。Panko-Chan

❄ seoulitudes reviews ;; finishing requests
exit_zps70532dba.png
TITLE: Panko-Chan
AUTHOR: cuteismysterious
REVIEWED BY: pcyans
 
Title: (5/5)
My first impression was that it really gives that cute fluff feel. In Japanese, kawaii, per se. But then not everyone can speak or understand Japanese of course, so it adds that factor of attracting readers because they want to know what this “Panko-Chan” means. And it is quite original since when I tried searching for it, it seems like yours would be the first one to pop up on the results.
Description + Foreword: (4.5/5)
You gave the meaning of Panko-Chan, which is good.

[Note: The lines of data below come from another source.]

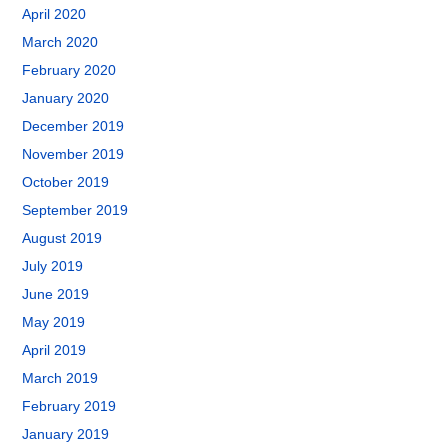
April 2020
March 2020
February 2020
January 2020
December 2019
November 2019
October 2019
September 2019
August 2019
July 2019
June 2019
May 2019
April 2019
March 2019
February 2019
January 2019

The description was placed in a poem mode, and I do say that you did a good job here.
Nothing much to say about your foreword, but at least you gave a bit of background on why you decided to write this story.
Appearance:: (4/5)
With your poster, although it really gives off that fluff feel, it wasn’t really eye-catchy in that way, because it seemed too plain with only one color as the background. But still, it gave off that fluff feel.

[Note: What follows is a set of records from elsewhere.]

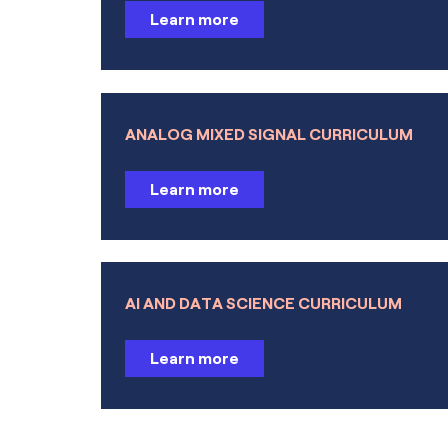
Learn more
Polymer Flow
Microfluidics
Porous Media Flow
ANALOG MIXED SIGNAL CURRICULUM
Subsurface Flow
Learn more
Pipe Flow
Molecular Flow
AI AND DATA SCIENCE CURRICULUM
Metal Processing
Learn more
Heat Transfer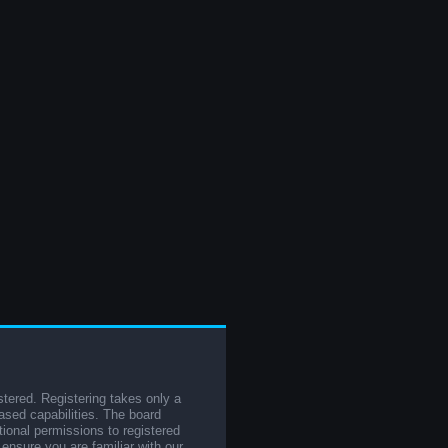
stered. Registering takes only a
sed capabilities. The board
tional permissions to registered
 ensure you are familiar with our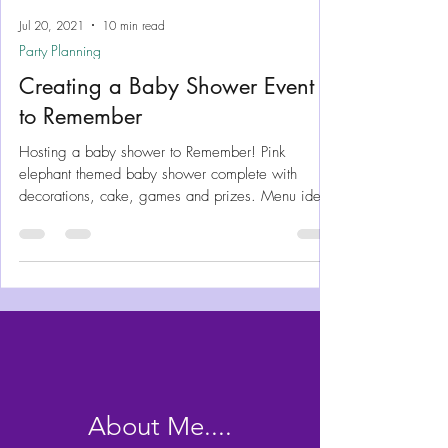
Jul 20, 2021
10 min read
Party Planning
Creating a Baby Shower Event
to Remember
Hosting a baby shower to Remember! Pink
elephant themed baby shower complete with
decorations, cake, games and prizes. Menu ideas
and plans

Plot + Originality:: (15/20)
There is a connection between the title and the plot. And looking at the description again, the description and plot are totally connected, especially when it comes to the quote that you placed there.
Now with the connection between your tags, there sure is a fluff feel, but I don’t think I can count this as romance. Sure, they met, but what if they just continued on being just friends?
The earlier parts were quite well developed, but the ending is quite boring and it didn’t give off much of an impact to me.
But here’s one good part: this was set in Menchu’s POV, so we have to be in her shoes, thus, we don’t really know what happened to Baekhyun. There are some readers who thought “Oh god he died” and then there are others who thought “Please, he might be alive”. You set some kind of factor to readers to “Go, read on!! It might not be what you expected”. When it comes to originality, I could say that it could quite be. I haven’t seen any fluff fic with this concept, yet.
Flow: (8/10)
For sure, there was a clear shift between events; past and present. There weren’t just enough sentences to fully absorb each event.
Characters: (9.5/10)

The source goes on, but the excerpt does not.